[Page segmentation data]

_ _ _ _ _ _ _

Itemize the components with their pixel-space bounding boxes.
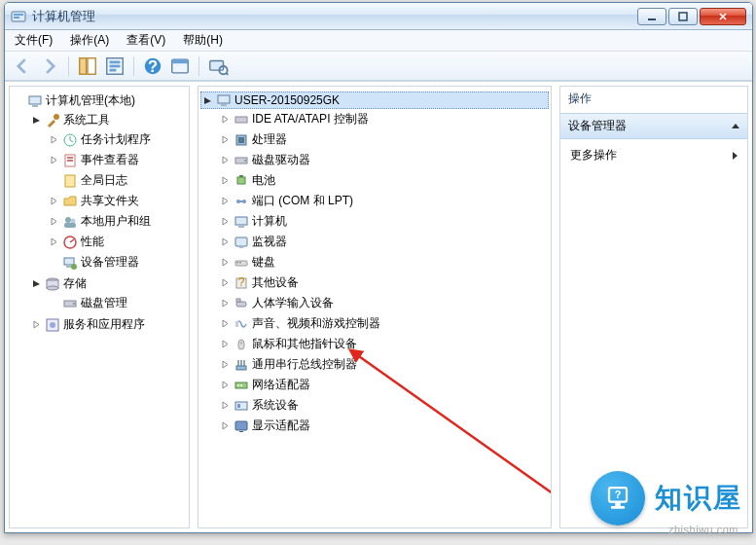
tools-icon [45, 113, 60, 128]
left-event-viewer[interactable]: 事件查看器 [47, 151, 187, 169]
left-performance[interactable]: 性能 [47, 233, 187, 251]
device-category[interactable]: 处理器 [218, 130, 549, 149]
titlebar[interactable]: 计算机管理 [5, 3, 752, 30]
device-category[interactable]: IDE ATA/ATAPI 控制器 [218, 110, 549, 128]
left-shared-folders[interactable]: 共享文件夹 [47, 192, 187, 210]
toolbar-back[interactable] [11, 54, 34, 78]
actions-selected[interactable]: 设备管理器 [560, 113, 747, 139]
svg-line-17 [226, 72, 228, 74]
window-buttons [637, 8, 746, 25]
device-category[interactable]: 监视器 [218, 233, 549, 251]
svg-rect-24 [67, 160, 73, 162]
expander-expand-icon[interactable] [220, 114, 231, 125]
device-category-icon [234, 112, 249, 127]
expander-expand-icon[interactable] [220, 277, 231, 288]
device-category[interactable]: 鼠标和其他指针设备 [218, 335, 549, 353]
expander-expand-icon[interactable] [220, 420, 231, 431]
menu-view[interactable]: 查看(V) [126, 32, 165, 49]
expander-expand-icon[interactable] [49, 134, 59, 145]
expander-expand-icon[interactable] [220, 257, 231, 268]
device-category[interactable]: ?其他设备 [218, 273, 549, 292]
expander-expand-icon[interactable] [220, 380, 231, 390]
expander-expand-icon[interactable] [220, 196, 231, 206]
expander-expand-icon[interactable] [220, 236, 231, 247]
left-storage[interactable]: 存储 [29, 274, 187, 293]
expander-expand-icon[interactable] [220, 298, 231, 309]
svg-rect-40 [218, 95, 230, 103]
toolbar-show-hide-tree[interactable] [76, 54, 99, 78]
device-category[interactable]: 通用串行总线控制器 [218, 355, 549, 374]
device-category[interactable]: 系统设备 [218, 396, 549, 415]
device-category[interactable]: 计算机 [218, 212, 549, 231]
actions-more[interactable]: 更多操作 [560, 139, 747, 171]
expander-expand-icon[interactable] [49, 236, 59, 247]
expander-expand-icon[interactable] [220, 155, 231, 165]
menu-action[interactable]: 操作(A) [70, 32, 109, 49]
left-users-groups[interactable]: 本地用户和组 [47, 212, 187, 231]
perf-icon [62, 235, 78, 250]
services-icon [45, 317, 60, 333]
device-category[interactable]: 端口 (COM 和 LPT) [218, 192, 549, 210]
watermark-brand: 知识屋 [655, 480, 742, 517]
device-root[interactable]: USER-20150925GK [200, 91, 549, 109]
left-disk-mgmt[interactable]: 磁盘管理 [47, 294, 187, 312]
expander-expand-icon[interactable] [49, 155, 59, 165]
device-category-icon [234, 296, 249, 311]
toolbar-help[interactable]: ? [141, 54, 164, 78]
menu-help[interactable]: 帮助(H) [183, 32, 223, 49]
watermark-url: zhishiwu.com [668, 524, 738, 535]
expander-collapse-icon[interactable] [31, 278, 42, 289]
left-services-apps[interactable]: 服务和应用程序 [29, 315, 187, 334]
actions-title: 操作 [560, 87, 747, 113]
device-category[interactable]: 电池 [218, 171, 549, 190]
device-category[interactable]: 人体学输入设备 [218, 294, 549, 312]
device-category[interactable]: 显示适配器 [218, 417, 549, 435]
left-root[interactable]: 计算机管理(本地) [12, 91, 187, 110]
expander-expand-icon[interactable] [220, 400, 231, 411]
svg-rect-14 [172, 59, 189, 63]
maximize-button[interactable] [668, 8, 698, 25]
left-pane[interactable]: 计算机管理(本地) 系统工具 任务计划程序 事件查看器 [9, 86, 190, 528]
expander-expand-icon[interactable] [220, 134, 231, 145]
svg-rect-72 [239, 431, 243, 432]
device-mgr-icon [62, 255, 78, 271]
svg-point-26 [65, 217, 71, 223]
left-system-tools[interactable]: 系统工具 [29, 111, 187, 129]
device-category-icon [234, 194, 249, 209]
expander-expand-icon[interactable] [220, 175, 231, 186]
expander-expand-icon[interactable] [31, 319, 42, 330]
chevron-right-icon [733, 152, 738, 160]
svg-rect-54 [235, 237, 247, 246]
menu-file[interactable]: 文件(F) [15, 32, 53, 49]
device-category[interactable]: 键盘 [218, 253, 549, 272]
expander-expand-icon[interactable] [220, 359, 231, 370]
svg-rect-58 [239, 262, 241, 264]
left-device-manager[interactable]: 设备管理器 [47, 253, 187, 272]
expander-expand-icon[interactable] [49, 216, 59, 227]
device-category[interactable]: 网络适配器 [218, 376, 549, 394]
expander-expand-icon[interactable] [220, 318, 231, 329]
left-global-log[interactable]: 全局日志 [47, 171, 187, 190]
toolbar-forward[interactable] [38, 54, 61, 78]
expander-collapse-icon[interactable] [202, 95, 213, 106]
middle-pane[interactable]: USER-20150925GK IDE ATA/ATAPI 控制器处理器磁盘驱动… [198, 86, 552, 528]
content-body: 计算机管理(本地) 系统工具 任务计划程序 事件查看器 [5, 81, 752, 532]
device-category[interactable]: 磁盘驱动器 [218, 151, 549, 169]
device-category[interactable]: 声音、视频和游戏控制器 [218, 314, 549, 333]
toolbar-refresh[interactable] [168, 54, 192, 78]
minimize-button[interactable] [637, 8, 666, 25]
svg-rect-42 [235, 117, 247, 123]
expander-expand-icon[interactable] [49, 196, 59, 206]
expander-expand-icon[interactable] [220, 339, 231, 349]
toolbar-scan[interactable] [206, 54, 230, 78]
expander-expand-icon[interactable] [220, 216, 231, 227]
toolbar-properties[interactable] [103, 54, 126, 78]
close-button[interactable] [700, 8, 746, 25]
device-category-icon [234, 357, 249, 373]
users-icon [62, 214, 78, 230]
svg-point-37 [73, 303, 75, 305]
device-category-label: 计算机 [252, 213, 287, 230]
left-task-scheduler[interactable]: 任务计划程序 [47, 130, 187, 149]
expander-collapse-icon[interactable] [31, 115, 42, 126]
svg-rect-52 [235, 217, 247, 225]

_ _ _ _ _ _ _

## Work item
Would you retype all the lines shown above, exactly as written and without any picture?

## Exercise output
Itemize the components with their pixel-space bounding boxes.
tools-icon [45, 113, 60, 128]
left-event-viewer[interactable]: 事件查看器 [47, 151, 187, 169]
left-performance[interactable]: 性能 [47, 233, 187, 251]
device-category[interactable]: 处理器 [218, 130, 549, 149]
titlebar[interactable]: 计算机管理 [5, 3, 752, 30]
device-category[interactable]: IDE ATA/ATAPI 控制器 [218, 110, 549, 128]
left-shared-folders[interactable]: 共享文件夹 [47, 192, 187, 210]
toolbar-back[interactable] [11, 54, 34, 78]
actions-selected[interactable]: 设备管理器 [560, 113, 747, 139]
svg-line-17 [226, 72, 228, 74]
window-buttons [637, 8, 746, 25]
device-category[interactable]: 监视器 [218, 233, 549, 251]
svg-rect-24 [67, 160, 73, 162]
expander-expand-icon[interactable] [220, 114, 231, 125]
device-category-icon [234, 112, 249, 127]
expander-expand-icon[interactable] [220, 277, 231, 288]
device-category[interactable]: 鼠标和其他指针设备 [218, 335, 549, 353]
expander-expand-icon[interactable] [220, 420, 231, 431]
menu-view[interactable]: 查看(V) [126, 32, 165, 49]
expander-expand-icon[interactable] [49, 134, 59, 145]
expander-expand-icon[interactable] [220, 257, 231, 268]
device-category[interactable]: ?其他设备 [218, 273, 549, 292]
expander-expand-icon[interactable] [220, 380, 231, 390]
expander-expand-icon[interactable] [220, 196, 231, 206]
expander-expand-icon[interactable] [220, 236, 231, 247]
left-storage[interactable]: 存储 [29, 274, 187, 293]
expander-expand-icon[interactable] [220, 298, 231, 309]
svg-rect-40 [218, 95, 230, 103]
toolbar-show-hide-tree[interactable] [76, 54, 99, 78]
device-category[interactable]: 通用串行总线控制器 [218, 355, 549, 374]
device-category[interactable]: 系统设备 [218, 396, 549, 415]
device-category[interactable]: 计算机 [218, 212, 549, 231]
actions-more[interactable]: 更多操作 [560, 139, 747, 171]
expander-expand-icon[interactable] [49, 236, 59, 247]
expander-expand-icon[interactable] [220, 155, 231, 165]
menu-action[interactable]: 操作(A) [70, 32, 109, 49]
left-users-groups[interactable]: 本地用户和组 [47, 212, 187, 231]
perf-icon [62, 235, 78, 250]
services-icon [45, 317, 60, 333]
device-category[interactable]: 端口 (COM 和 LPT) [218, 192, 549, 210]
watermark-brand: 知识屋 [655, 480, 742, 517]
device-root[interactable]: USER-20150925GK [200, 91, 549, 109]
left-disk-mgmt[interactable]: 磁盘管理 [47, 294, 187, 312]
expander-expand-icon[interactable] [49, 155, 59, 165]
device-category-icon [234, 296, 249, 311]
toolbar-help[interactable]: ? [141, 54, 164, 78]
menu-help[interactable]: 帮助(H) [183, 32, 223, 49]
watermark-url: zhishiwu.com [668, 524, 738, 535]
expander-collapse-icon[interactable] [31, 278, 42, 289]
left-services-apps[interactable]: 服务和应用程序 [29, 315, 187, 334]
actions-title: 操作 [560, 87, 747, 113]
device-category[interactable]: 电池 [218, 171, 549, 190]
device-category[interactable]: 人体学输入设备 [218, 294, 549, 312]
device-category[interactable]: 显示适配器 [218, 417, 549, 435]
left-root[interactable]: 计算机管理(本地) [12, 91, 187, 110]
expander-expand-icon[interactable] [220, 400, 231, 411]
svg-rect-14 [172, 59, 189, 63]
maximize-button[interactable] [668, 8, 698, 25]
left-pane[interactable]: 计算机管理(本地) 系统工具 任务计划程序 事件查看器 [9, 86, 190, 528]
expander-expand-icon[interactable] [220, 134, 231, 145]
svg-rect-72 [239, 431, 243, 432]
device-mgr-icon [62, 255, 78, 271]
svg-point-26 [65, 217, 71, 223]
left-system-tools[interactable]: 系统工具 [29, 111, 187, 129]
device-category-icon [234, 194, 249, 209]
expander-expand-icon[interactable] [220, 175, 231, 186]
expander-expand-icon[interactable] [31, 319, 42, 330]
chevron-right-icon [733, 152, 738, 160]
svg-rect-54 [235, 237, 247, 246]
menu-file[interactable]: 文件(F) [15, 32, 53, 49]
device-category[interactable]: 键盘 [218, 253, 549, 272]
expander-expand-icon[interactable] [220, 359, 231, 370]
svg-rect-58 [239, 262, 241, 264]
left-device-manager[interactable]: 设备管理器 [47, 253, 187, 272]
expander-expand-icon[interactable] [49, 216, 59, 227]
device-category[interactable]: 网络适配器 [218, 376, 549, 394]
expander-expand-icon[interactable] [220, 318, 231, 329]
left-global-log[interactable]: 全局日志 [47, 171, 187, 190]
toolbar-forward[interactable] [38, 54, 61, 78]
expander-collapse-icon[interactable] [202, 95, 213, 106]
middle-pane[interactable]: USER-20150925GK IDE ATA/ATAPI 控制器处理器磁盘驱动… [198, 86, 552, 528]
content-body: 计算机管理(本地) 系统工具 任务计划程序 事件查看器 [5, 81, 752, 532]
device-category[interactable]: 磁盘驱动器 [218, 151, 549, 169]
device-category[interactable]: 声音、视频和游戏控制器 [218, 314, 549, 333]
toolbar-refresh[interactable] [168, 54, 192, 78]
minimize-button[interactable] [637, 8, 666, 25]
svg-rect-42 [235, 117, 247, 123]
expander-expand-icon[interactable] [49, 196, 59, 206]
expander-expand-icon[interactable] [220, 339, 231, 349]
toolbar-scan[interactable] [206, 54, 230, 78]
expander-expand-icon[interactable] [220, 216, 231, 227]
toolbar-properties[interactable] [103, 54, 126, 78]
close-button[interactable] [700, 8, 746, 25]
device-category-icon [234, 357, 249, 373]
users-icon [62, 214, 78, 230]
svg-point-37 [73, 303, 75, 305]
device-category-label: 计算机 [252, 213, 287, 230]
left-task-scheduler[interactable]: 任务计划程序 [47, 130, 187, 149]
expander-collapse-icon[interactable] [31, 115, 42, 126]
svg-rect-52 [235, 217, 247, 225]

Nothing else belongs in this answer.